Famed Psychic's Head Explodes: James Carey on the Technology of Journalism by Carolyn Marvin
-5-

So how have things come to this? Carey's portrait is intended to show that the contemporary national press is ideologically rootless, and therefore incoherent. To say that a press must be ideological to be coherent is to strike at the heart of journalistic norms of an independent truth about the world. It implies that there is only the truth authorized by the group to which one belongs. This is the truth that makes a group and keeps it intact. Toward their group and its truth, members feel bonds of emotion and loyalty. Toward other groups these feelings will be strikingly different. The idea that emotions are more compelling than facts as a way of keeping groups together is deeply antithetical to professional journalism. The Enlightenment notion of reason, on which these professional norms are based, assumes that group loyalties are divisive, and emotions connected to them should be overcome. Reason is the enemy of emotion. It is certainly not an instrument for every group to shape differently to its own history and experience.

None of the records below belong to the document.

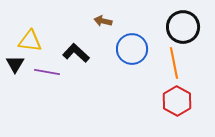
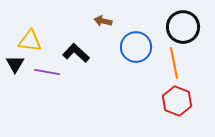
blue circle: moved 4 px right, 2 px up
red hexagon: rotated 8 degrees counterclockwise
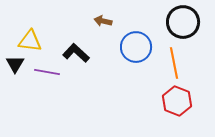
black circle: moved 5 px up
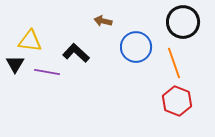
orange line: rotated 8 degrees counterclockwise
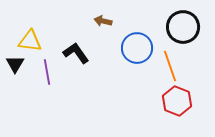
black circle: moved 5 px down
blue circle: moved 1 px right, 1 px down
black L-shape: rotated 12 degrees clockwise
orange line: moved 4 px left, 3 px down
purple line: rotated 70 degrees clockwise
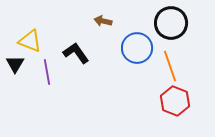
black circle: moved 12 px left, 4 px up
yellow triangle: rotated 15 degrees clockwise
red hexagon: moved 2 px left
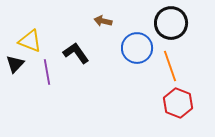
black triangle: rotated 12 degrees clockwise
red hexagon: moved 3 px right, 2 px down
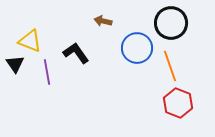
black triangle: rotated 18 degrees counterclockwise
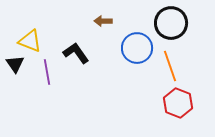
brown arrow: rotated 12 degrees counterclockwise
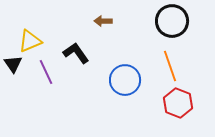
black circle: moved 1 px right, 2 px up
yellow triangle: rotated 45 degrees counterclockwise
blue circle: moved 12 px left, 32 px down
black triangle: moved 2 px left
purple line: moved 1 px left; rotated 15 degrees counterclockwise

Still, the impulse to communicate remains deeply group-oriented and social, and since emotion may be the most attended to of all group guides about the importance of things, the impulse to communicate has its strong emotional components as well. And here lies an explanation for the tenacity of the journalistic techniques Carey finds troubling. There is a strong group-making impulse at work to make even technologically engineered communities cohere. For every technique journalists invent to deny group loyalties, other techniques re-create them. If belonging to a community makes life coherent, we should not be surprised by backdoor efforts to re-construct feelings of belongingness banished by disciplinary codes of professionalism. The journalistic creation of villains and heroes, of morality plays, of fabulous dangers and exalted victories, allows us to revel in the satisfaction of subscribing, if only briefly, to a community of like-minded persons who also are indignant, hopeful, devastated or triumphant at the prospects laid out before them.